**WHAT YOU NEED TO DO:** Omit the pictures. Print each entry below exactly.

╔══

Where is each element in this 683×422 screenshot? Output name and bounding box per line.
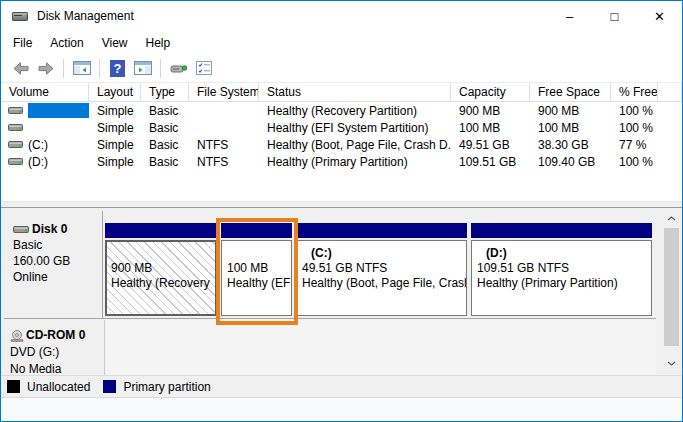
toolbar-separator (160, 59, 161, 78)
cell-layout: Simple (89, 104, 141, 118)
title-bar: Disk Management – □ ✕ (1, 1, 682, 31)
legend-swatch-primary-partition (103, 380, 116, 393)
cell-pct-free: 100 % (611, 104, 658, 118)
partition-size: 49.51 GB NTFS (302, 261, 466, 276)
scroll-up-icon[interactable] (663, 210, 680, 227)
partition-title (111, 246, 215, 261)
legend-label-unallocated: Unallocated (27, 380, 90, 394)
cell-pct-free: 77 % (611, 138, 658, 152)
volume-icon (8, 106, 23, 115)
graphical-view: Disk 0 Basic 160.00 GB Online 900 MB Hea… (1, 208, 682, 375)
show-console-tree-icon[interactable] (69, 57, 94, 80)
toolbar: ? (1, 54, 682, 82)
cell-file-system: NTFS (189, 138, 259, 152)
cell-free-space: 109.40 GB (530, 155, 611, 169)
cell-capacity: 109.51 GB (451, 155, 530, 169)
cdrom-0-row: CD-ROM 0 DVD (G:) No Media (4, 320, 656, 375)
vertical-scrollbar[interactable] (663, 210, 680, 372)
table-row[interactable]: (D:) Simple Basic NTFS Healthy (Primary … (1, 153, 682, 170)
toolbar-separator (99, 59, 100, 78)
partition-status: Healthy (Boot, Page File, Crash (302, 276, 466, 291)
disk-state: Online (13, 269, 102, 285)
disk-size: 160.00 GB (13, 253, 102, 269)
svg-text:?: ? (114, 61, 122, 76)
partition-color-bar (105, 223, 217, 238)
cdrom-strip (105, 320, 656, 375)
cell-capacity: 49.51 GB (451, 138, 530, 152)
disk-management-app-icon (12, 9, 30, 23)
minimize-button[interactable]: – (547, 1, 592, 31)
pane-splitter[interactable] (1, 201, 682, 208)
cell-status: Healthy (Recovery Partition) (259, 104, 451, 118)
column-header-spacer (658, 83, 682, 102)
disk-management-window: Disk Management – □ ✕ File Action View H… (0, 0, 683, 422)
cell-free-space: 900 MB (530, 104, 611, 118)
cell-layout: Simple (89, 155, 141, 169)
column-header-status[interactable]: Status (259, 83, 451, 102)
menu-view[interactable]: View (93, 34, 137, 52)
partition-color-bar (471, 223, 652, 238)
menu-bar: File Action View Help (1, 31, 682, 54)
volume-icon (8, 157, 23, 166)
cdrom-media: DVD (G:) (10, 344, 104, 361)
disk-0-row: Disk 0 Basic 160.00 GB Online 900 MB Hea… (4, 211, 656, 319)
partition-c[interactable]: (C:) 49.51 GB NTFS Healthy (Boot, Page F… (296, 223, 467, 318)
partition-strip: 900 MB Healthy (Recovery 100 MB Healthy … (103, 211, 656, 318)
cell-capacity: 900 MB (451, 104, 530, 118)
scrollbar-thumb[interactable] (664, 228, 679, 346)
cell-pct-free: 100 % (611, 155, 658, 169)
column-header-volume[interactable]: Volume (1, 83, 89, 102)
show-action-pane-icon[interactable] (130, 57, 155, 80)
back-icon[interactable] (8, 57, 33, 80)
cell-free-space: 100 MB (530, 121, 611, 135)
disk-properties-icon[interactable] (166, 57, 191, 80)
legend-label-primary-partition: Primary partition (123, 380, 210, 394)
cell-capacity: 100 MB (451, 121, 530, 135)
forward-icon[interactable] (33, 57, 58, 80)
volume-list: Volume Layout Type File System Status Ca… (1, 82, 682, 201)
column-header-pct-free[interactable]: % Free (611, 83, 658, 102)
column-header-capacity[interactable]: Capacity (451, 83, 530, 102)
cell-file-system: NTFS (189, 155, 259, 169)
cell-layout: Simple (89, 138, 141, 152)
menu-action[interactable]: Action (41, 34, 92, 52)
disk-icon (13, 225, 29, 234)
disk-name: Disk 0 (32, 221, 67, 237)
disk-kind: Basic (13, 237, 102, 253)
menu-file[interactable]: File (4, 34, 41, 52)
disk-0-label-panel[interactable]: Disk 0 Basic 160.00 GB Online (4, 211, 103, 318)
cell-status: Healthy (EFI System Partition) (259, 121, 451, 135)
scroll-down-icon[interactable] (663, 355, 680, 372)
toolbar-separator (63, 59, 64, 78)
checklist-icon[interactable] (191, 57, 216, 80)
volume-icon (8, 140, 23, 149)
partition-recovery[interactable]: 900 MB Healthy (Recovery (105, 223, 217, 318)
column-header-file-system[interactable]: File System (189, 83, 259, 102)
table-row[interactable]: Simple Basic Healthy (Recovery Partition… (1, 102, 682, 119)
cell-type: Basic (141, 104, 189, 118)
cell-pct-free: 100 % (611, 121, 658, 135)
column-header-free-space[interactable]: Free Space (530, 83, 611, 102)
volume-icon (8, 123, 23, 132)
cdrom-0-label-panel[interactable]: CD-ROM 0 DVD (G:) No Media (4, 320, 105, 375)
menu-help[interactable]: Help (137, 34, 180, 52)
cell-type: Basic (141, 155, 189, 169)
table-row[interactable]: Simple Basic Healthy (EFI System Partiti… (1, 119, 682, 136)
column-header-type[interactable]: Type (141, 83, 189, 102)
cell-status: Healthy (Primary Partition) (259, 155, 451, 169)
table-row[interactable]: (C:) Simple Basic NTFS Healthy (Boot, Pa… (1, 136, 682, 153)
volume-name: (D:) (28, 155, 48, 169)
maximize-button[interactable]: □ (592, 1, 637, 31)
close-button[interactable]: ✕ (637, 1, 682, 31)
cdrom-status: No Media (10, 361, 104, 375)
cell-layout: Simple (89, 121, 141, 135)
partition-status: Healthy (Primary Partition) (477, 276, 651, 291)
partition-efi[interactable]: 100 MB Healthy (EF (221, 223, 292, 318)
help-icon[interactable]: ? (105, 57, 130, 80)
volume-name (28, 103, 89, 118)
partition-d[interactable]: (D:) 109.51 GB NTFS Healthy (Primary Par… (471, 223, 652, 318)
cd-icon (10, 330, 24, 342)
column-header-layout[interactable]: Layout (89, 83, 141, 102)
cell-type: Basic (141, 121, 189, 135)
partition-status: Healthy (Recovery (111, 276, 215, 291)
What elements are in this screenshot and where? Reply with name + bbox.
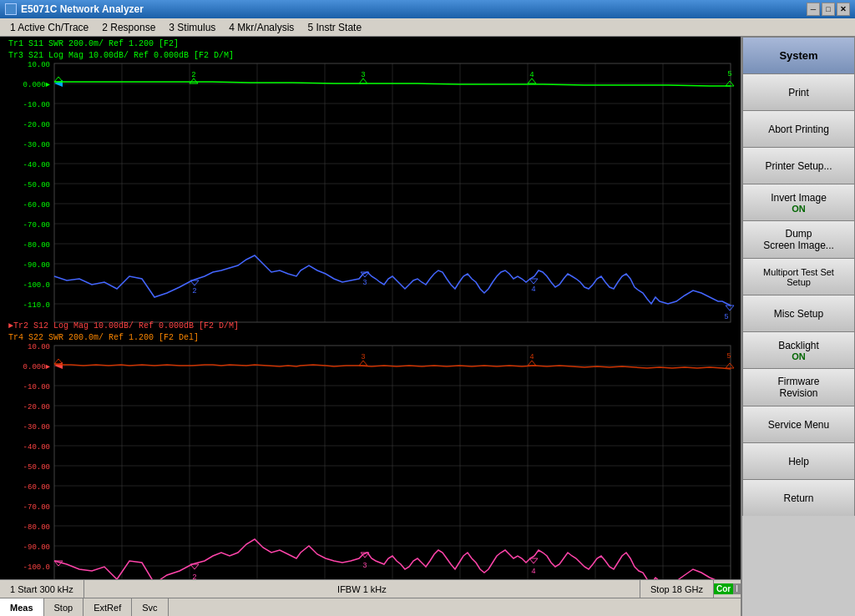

╚══

**RESPONSE AREA:**
Where is each element in this 683×422 screenshot? Output name and bounding box per line.
toolbar-separator (160, 59, 161, 78)
cell-layout: Simple (89, 104, 141, 118)
title-bar: Disk Management – □ ✕ (1, 1, 682, 31)
legend-swatch-primary-partition (103, 380, 116, 393)
cell-pct-free: 100 % (611, 104, 658, 118)
partition-size: 49.51 GB NTFS (302, 261, 466, 276)
scroll-up-icon[interactable] (663, 210, 680, 227)
partition-title (111, 246, 215, 261)
legend-label-unallocated: Unallocated (27, 380, 90, 394)
cell-pct-free: 77 % (611, 138, 658, 152)
volume-icon (8, 106, 23, 115)
graphical-view: Disk 0 Basic 160.00 GB Online 900 MB Hea… (1, 208, 682, 375)
show-console-tree-icon[interactable] (69, 57, 94, 80)
toolbar: ? (1, 54, 682, 82)
cell-file-system: NTFS (189, 138, 259, 152)
cell-free-space: 109.40 GB (530, 155, 611, 169)
cell-capacity: 109.51 GB (451, 155, 530, 169)
cdrom-0-row: CD-ROM 0 DVD (G:) No Media (4, 320, 656, 375)
vertical-scrollbar[interactable] (663, 210, 680, 372)
table-row[interactable]: (D:) Simple Basic NTFS Healthy (Primary … (1, 153, 682, 170)
toolbar-separator (99, 59, 100, 78)
partition-status: Healthy (Boot, Page File, Crash (302, 276, 466, 291)
disk-state: Online (13, 269, 102, 285)
disk-size: 160.00 GB (13, 253, 102, 269)
svg-text:?: ? (114, 61, 122, 76)
partition-color-bar (105, 223, 217, 238)
cdrom-strip (105, 320, 656, 375)
cell-capacity: 49.51 GB (451, 138, 530, 152)
disk-management-app-icon (12, 9, 30, 23)
minimize-button[interactable]: – (547, 1, 592, 31)
pane-splitter[interactable] (1, 201, 682, 208)
cell-status: Healthy (Recovery Partition) (259, 104, 451, 118)
column-header-spacer (658, 83, 682, 102)
disk-management-window: Disk Management – □ ✕ File Action View H… (0, 0, 683, 422)
cell-free-space: 900 MB (530, 104, 611, 118)
cell-layout: Simple (89, 155, 141, 169)
column-header-status[interactable]: Status (259, 83, 451, 102)
menu-view[interactable]: View (93, 34, 137, 52)
partition-color-bar (471, 223, 652, 238)
menu-bar: File Action View Help (1, 31, 682, 54)
volume-icon (8, 157, 23, 166)
cdrom-media: DVD (G:) (10, 344, 104, 361)
disk-0-row: Disk 0 Basic 160.00 GB Online 900 MB Hea… (4, 211, 656, 319)
partition-c[interactable]: (C:) 49.51 GB NTFS Healthy (Boot, Page F… (296, 223, 467, 318)
partition-strip: 900 MB Healthy (Recovery 100 MB Healthy … (103, 211, 656, 318)
cell-capacity: 900 MB (451, 104, 530, 118)
scrollbar-thumb[interactable] (664, 228, 679, 346)
cell-pct-free: 100 % (611, 155, 658, 169)
column-header-volume[interactable]: Volume (1, 83, 89, 102)
show-action-pane-icon[interactable] (130, 57, 155, 80)
back-icon[interactable] (8, 57, 33, 80)
cell-free-space: 100 MB (530, 121, 611, 135)
disk-properties-icon[interactable] (166, 57, 191, 80)
legend-label-primary-partition: Primary partition (123, 380, 210, 394)
cell-capacity: 100 MB (451, 121, 530, 135)
forward-icon[interactable] (33, 57, 58, 80)
volume-list: Volume Layout Type File System Status Ca… (1, 82, 682, 201)
column-header-pct-free[interactable]: % Free (611, 83, 658, 102)
column-header-capacity[interactable]: Capacity (451, 83, 530, 102)
cell-file-system: NTFS (189, 155, 259, 169)
cell-layout: Simple (89, 138, 141, 152)
menu-action[interactable]: Action (41, 34, 92, 52)
disk-icon (13, 225, 29, 234)
disk-name: Disk 0 (32, 221, 67, 237)
disk-kind: Basic (13, 237, 102, 253)
menu-file[interactable]: File (4, 34, 41, 52)
disk-0-label-panel[interactable]: Disk 0 Basic 160.00 GB Online (4, 211, 103, 318)
cell-status: Healthy (EFI System Partition) (259, 121, 451, 135)
scroll-down-icon[interactable] (663, 355, 680, 372)
toolbar-separator (63, 59, 64, 78)
checklist-icon[interactable] (191, 57, 216, 80)
volume-icon (8, 140, 23, 149)
partition-recovery[interactable]: 900 MB Healthy (Recovery (105, 223, 217, 318)
column-header-file-system[interactable]: File System (189, 83, 259, 102)
table-row[interactable]: Simple Basic Healthy (Recovery Partition… (1, 102, 682, 119)
cell-type: Basic (141, 104, 189, 118)
cell-pct-free: 100 % (611, 121, 658, 135)
column-header-free-space[interactable]: Free Space (530, 83, 611, 102)
volume-icon (8, 123, 23, 132)
cdrom-0-label-panel[interactable]: CD-ROM 0 DVD (G:) No Media (4, 320, 105, 375)
menu-help[interactable]: Help (137, 34, 180, 52)
cell-type: Basic (141, 155, 189, 169)
table-row[interactable]: Simple Basic Healthy (EFI System Partiti… (1, 119, 682, 136)
column-header-type[interactable]: Type (141, 83, 189, 102)
cell-status: Healthy (Primary Partition) (259, 155, 451, 169)
table-row[interactable]: (C:) Simple Basic NTFS Healthy (Boot, Pa… (1, 136, 682, 153)
volume-name: (D:) (28, 155, 48, 169)
maximize-button[interactable]: □ (592, 1, 637, 31)
close-button[interactable]: ✕ (637, 1, 682, 31)
cdrom-status: No Media (10, 361, 104, 375)
cell-layout: Simple (89, 121, 141, 135)
partition-status: Healthy (Primary Partition) (477, 276, 651, 291)
partition-efi[interactable]: 100 MB Healthy (EF (221, 223, 292, 318)
help-icon[interactable]: ? (105, 57, 130, 80)
volume-name (28, 103, 89, 118)
partition-d[interactable]: (D:) 109.51 GB NTFS Healthy (Primary Par… (471, 223, 652, 318)
cd-icon (10, 330, 24, 342)
column-header-layout[interactable]: Layout (89, 83, 141, 102)
cell-type: Basic (141, 121, 189, 135)
partition-status: Healthy (Recovery (111, 276, 215, 291)
What elements are in this screenshot and where? Reply with name + bbox.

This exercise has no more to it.